Die Embalmed Twins liegen allein, aufgebahrt, in einem Raum, durch Licht erhellt, das dem des Mondes nachempfunden ist. Unser Körper begegnet ihren ohne Abstand. Es sind die Körper der beiden Bäume, die für De Bruyckere der Ausgangspunkt waren, von dem aus sie über die Zerbrechlichkeit des Lebens und der Körperlichkeit nachdenkt. Es war der Moment der Begegnung im Anblick der gefallenen Bäume, ihre tiefe Empfindung der Einsamkeit, die jedes Wesen im Verlassen seiner Lebendigkeit erfährt, den die Künstlerin in ihr Werk übertrug. Es ist der empathische Blick der Künstlerin, der auch in dem gestürzten Baum das Kreatürliche berührt. Weder Angst oder Abscheu leiten sie, sondern ein Impuls, Schutz zu geben, die Verletzlichkeit des Wesens zu umsorgen. Sie bandagiert Teile des Baums, legt Decken auf ihn und schützt die Stellen, die die Transparenz vergänglichen Fleisches aufzeigen. Als Künstlerin sucht sie die Zwischenräume menschlichen Erlebens, in denen sie sich mit den tiefsitzenden Ängsten verbindet, für die wir heute kaum mehr Rituale oder Worte finden. Mit ihrer Kunst schafft De Bruyckere einen Raum, der ohne Worte auskommt und uns eine Begegnung mit der Essenz des anderen darbietet. Es ist kein menschliches Wesen, kein Tier und kein Baum, es ist der Ausdruck des verletzbaren Lebens per se, einem Ecce homo organischer Vergänglichkeit und wesensübergreifenden Leiblichkeit.

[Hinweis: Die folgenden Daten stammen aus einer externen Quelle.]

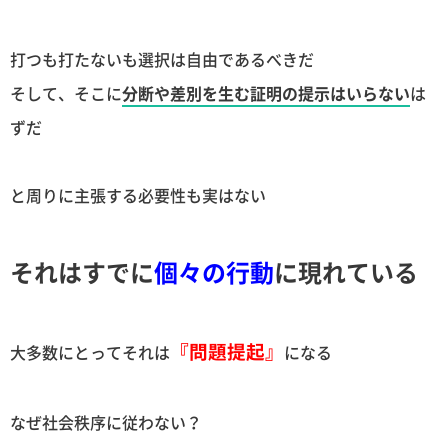
打つも打たないも選択は自由であるべきだ
そして、そこに
分断や差別を生む証明の提示はいらない
は
ずだ
と周りに主張する必要性も実はない
それはすでに
個々の行動
に現れている
『問題提起』
大多数にとってそれは
になる
なぜ社会秩序に従わない？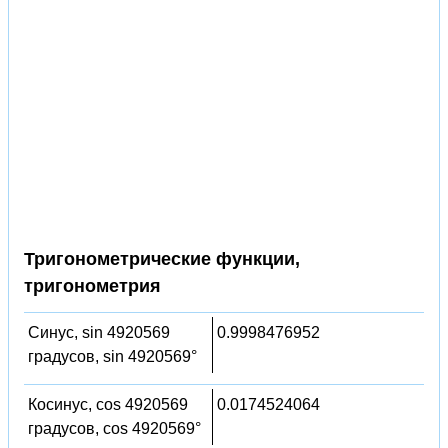
Тригонометрические функции,
тригонометрия
Синус, sin 4920569
0.9998476952
градусов, sin 4920569°
Косинус, cos 4920569
0.0174524064
градусов, cos 4920569°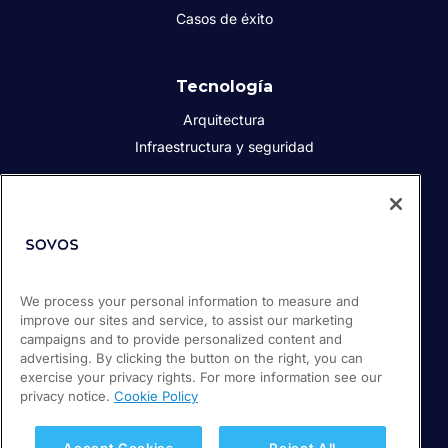
Casos de éxito
Tecnología
Arquitectura
Infraestructura y seguridad
Acerca de Sovos
Quiénes somos
Responsabilidad social corporativa
We process your personal information to measure and
Prensa
improve our sites and service, to assist our marketing
Empleos
campaigns and to provide personalized content and
Soporte / Portal de clientes
advertising. By clicking the button on the right, you can
exercise your privacy rights. For more information see our
privacy notice.
Cookie Policy
© 2026 Sovos Compliance, LLC
+52 55 50814360
Accept Cookies
Reject All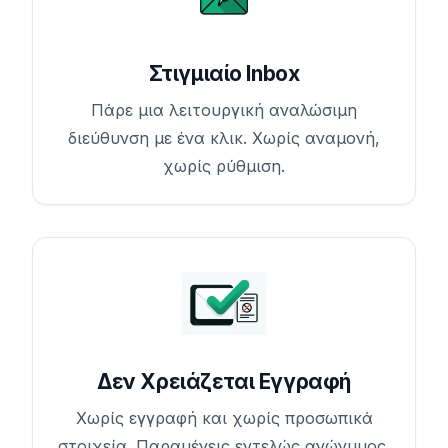
Στιγμιαίο Inbox
Πάρε μια λειτουργική αναλώσιμη
διεύθυνση με ένα κλικ. Χωρίς αναμονή,
χωρίς ρύθμιση.
Δεν Χρειάζεται Εγγραφή
Χωρίς εγγραφή και χωρίς προσωπικά
στοιχεία. Παραμένεις εντελώς ανώνυμος.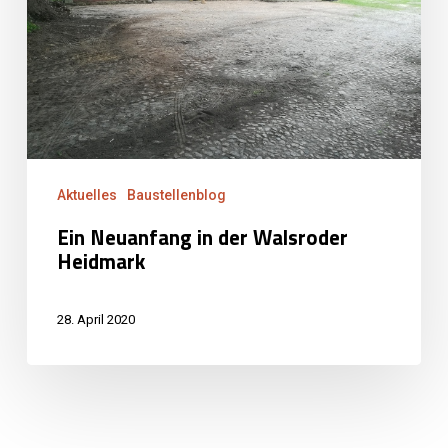
Walsroder
Heidmark
Aktuelles
Baustellenblog
Ein Neuanfang in der Walsroder
Heidmark
28. April 2020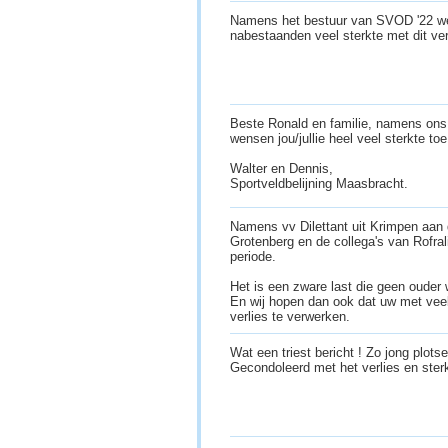
Namens het bestuur van SVOD '22 wen
nabestaanden veel sterkte met dit ver
Beste Ronald en familie, namens ons g
wensen jou/jullie heel veel sterkte toe 
Walter en Dennis,
Sportveldbelijning Maasbracht.
Namens vv Dilettant uit Krimpen aan 
Grotenberg en de collega's van Rofral
periode.
Het is een zware last die geen oude
En wij hopen dan ook dat uw met veel
verlies te verwerken.
Wat een triest bericht ! Zo jong plotsel
Gecondoleerd met het verlies en ster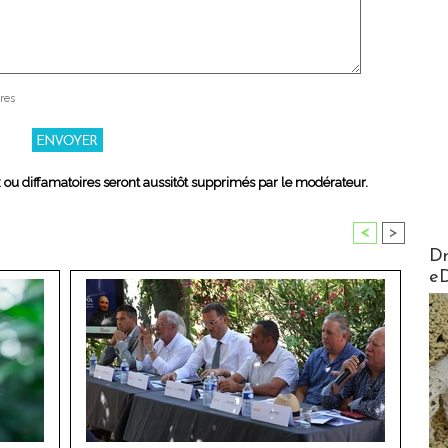
res
x ou diffamatoires seront aussitôt supprimés par le modérateur.
<
>
AirMa
Dr
e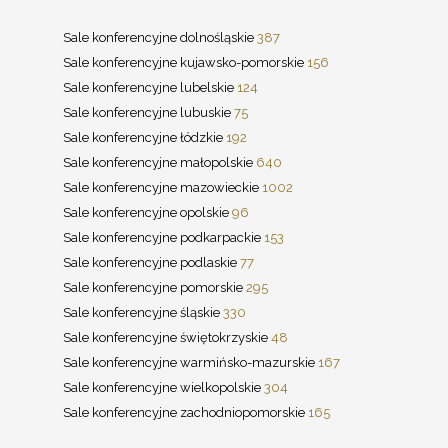
Sale konferencyjne dolnośląskie
387
Sale konferencyjne kujawsko-pomorskie
156
Sale konferencyjne lubelskie
124
Sale konferencyjne lubuskie
75
Sale konferencyjne łódzkie
192
Sale konferencyjne małopolskie
640
Sale konferencyjne mazowieckie
1002
Sale konferencyjne opolskie
96
Sale konferencyjne podkarpackie
153
Sale konferencyjne podlaskie
77
Sale konferencyjne pomorskie
295
Sale konferencyjne śląskie
330
Sale konferencyjne świętokrzyskie
48
Sale konferencyjne warmińsko-mazurskie
167
Sale konferencyjne wielkopolskie
304
Sale konferencyjne zachodniopomorskie
165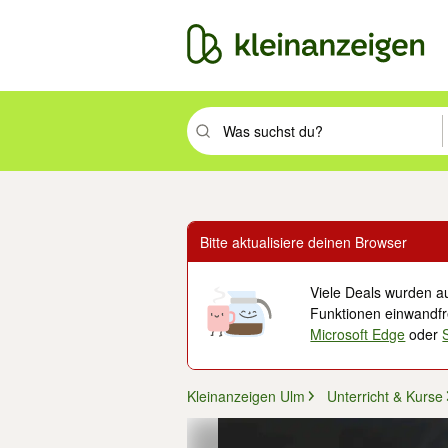
Suchbegriff eingeben. Eingabetaste drüc
Bitte aktualisiere deinen Browser
Viele Deals wurden au
Funktionen einwandfre
Microsoft Edge
oder
Kleinanzeigen Ulm
Unterricht & Kurse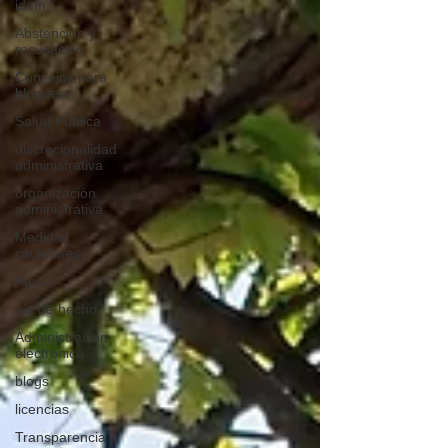
idem
Abstención y
recusación
Consejos para
bloguear
Salud Pública
discrecionalidad
administrativa
organización
administrativa
Medidas
cautelares
Aguas
vía de hecho
Administración
electrónica
blogs
licencias
Transparencia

Berlinde De Bruyckere (*1964, Gent, BE) ist eine belgische zeitgenössische Künstlerin die in ihrem Heimatsort Gent lebt und arbeitet. Sie realisiert großformatige Skulpturen, Installationen, Zeichnungen, Aquarelle um das Thema Körper und Existenz. 2013 wurde De Bruyckere ausgewählt, Belgien auf der 55. Biennale von Venedig (IT) zu vertreten, wo sie ihr monumentales Werk Kreupelhout – Cripplewood, eine Zusammenarbeit mit dem Nobelpreisträger J.M. Coetzee, vorstellte. In jüngster Zeit hat De Bruyckere ihr Tätigkeitsfeld auf die darstellenden Künste als Bühnenbildnerin erweitert, in enger Zusammenarbeit mit der Fotografin Mirjam Devriendt. Ihre Werke wurden in zahlreichen internationalen Ausstellungen präsentiert, u.a. in den folgenden Institutionen: Bonnefanten Museum, Mastricht (NL), Fondazione Sandretto Re Rebaudengo, Turin (IT) Kunsthal Aarhus (DK), Kunsthaus Bregenz (AT), Palazzo delle Esposizioni, Rome (IT), Berlin Biennale, Berlin (DE), The Metropolitan Museum of Art, New York City (US), Whitechapel Gallery, London (GB), Pinchuk Art Centre, Kiev (UA).